Your task is to find every line of the data that holds the string "gegužės" and copy it.

==================================================

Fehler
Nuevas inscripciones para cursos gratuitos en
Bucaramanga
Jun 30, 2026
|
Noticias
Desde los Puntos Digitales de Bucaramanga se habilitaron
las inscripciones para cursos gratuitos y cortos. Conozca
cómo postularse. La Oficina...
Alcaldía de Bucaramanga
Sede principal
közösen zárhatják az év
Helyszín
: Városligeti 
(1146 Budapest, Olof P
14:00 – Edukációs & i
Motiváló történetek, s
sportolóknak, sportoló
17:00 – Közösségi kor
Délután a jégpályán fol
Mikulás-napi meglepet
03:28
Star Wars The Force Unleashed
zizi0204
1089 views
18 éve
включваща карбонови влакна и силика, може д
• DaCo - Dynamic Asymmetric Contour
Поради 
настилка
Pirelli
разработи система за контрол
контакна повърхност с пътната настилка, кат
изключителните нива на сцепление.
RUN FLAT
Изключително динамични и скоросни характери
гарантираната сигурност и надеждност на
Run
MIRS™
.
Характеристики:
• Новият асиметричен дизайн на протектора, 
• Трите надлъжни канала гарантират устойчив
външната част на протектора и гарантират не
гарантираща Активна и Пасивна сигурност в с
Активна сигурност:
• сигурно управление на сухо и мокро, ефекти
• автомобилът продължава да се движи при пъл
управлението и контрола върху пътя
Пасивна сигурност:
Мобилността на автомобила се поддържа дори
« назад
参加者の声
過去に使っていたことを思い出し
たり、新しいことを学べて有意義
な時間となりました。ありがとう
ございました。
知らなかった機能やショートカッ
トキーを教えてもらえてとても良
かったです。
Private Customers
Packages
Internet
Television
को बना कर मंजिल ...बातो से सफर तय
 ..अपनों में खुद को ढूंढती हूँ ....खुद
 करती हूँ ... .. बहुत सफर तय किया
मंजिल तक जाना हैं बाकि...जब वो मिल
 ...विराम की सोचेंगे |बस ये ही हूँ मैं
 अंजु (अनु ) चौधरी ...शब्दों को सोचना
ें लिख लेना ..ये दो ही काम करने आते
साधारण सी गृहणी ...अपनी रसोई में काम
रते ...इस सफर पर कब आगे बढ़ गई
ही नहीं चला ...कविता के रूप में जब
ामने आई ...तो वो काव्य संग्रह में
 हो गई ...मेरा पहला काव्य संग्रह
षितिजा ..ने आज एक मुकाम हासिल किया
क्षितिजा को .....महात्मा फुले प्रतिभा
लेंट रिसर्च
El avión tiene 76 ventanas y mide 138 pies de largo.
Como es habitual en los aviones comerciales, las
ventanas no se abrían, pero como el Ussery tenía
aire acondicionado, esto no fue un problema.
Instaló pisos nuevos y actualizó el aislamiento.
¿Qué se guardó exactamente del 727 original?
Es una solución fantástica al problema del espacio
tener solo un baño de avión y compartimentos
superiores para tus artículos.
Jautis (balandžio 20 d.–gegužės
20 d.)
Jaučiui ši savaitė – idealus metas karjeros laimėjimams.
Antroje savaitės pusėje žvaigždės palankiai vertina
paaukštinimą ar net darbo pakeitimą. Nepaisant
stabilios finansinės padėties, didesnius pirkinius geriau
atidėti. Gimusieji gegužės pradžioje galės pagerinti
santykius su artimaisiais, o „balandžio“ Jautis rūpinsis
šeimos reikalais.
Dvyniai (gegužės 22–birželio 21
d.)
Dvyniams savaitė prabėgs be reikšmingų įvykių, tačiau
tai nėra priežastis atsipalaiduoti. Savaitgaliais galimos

==================================================

## Solution
Jautis (balandžio 20 d.–gegužės
atidėti. Gimusieji gegužės pradžioje galės pagerinti
Dvyniai (gegužės 22–birželio 21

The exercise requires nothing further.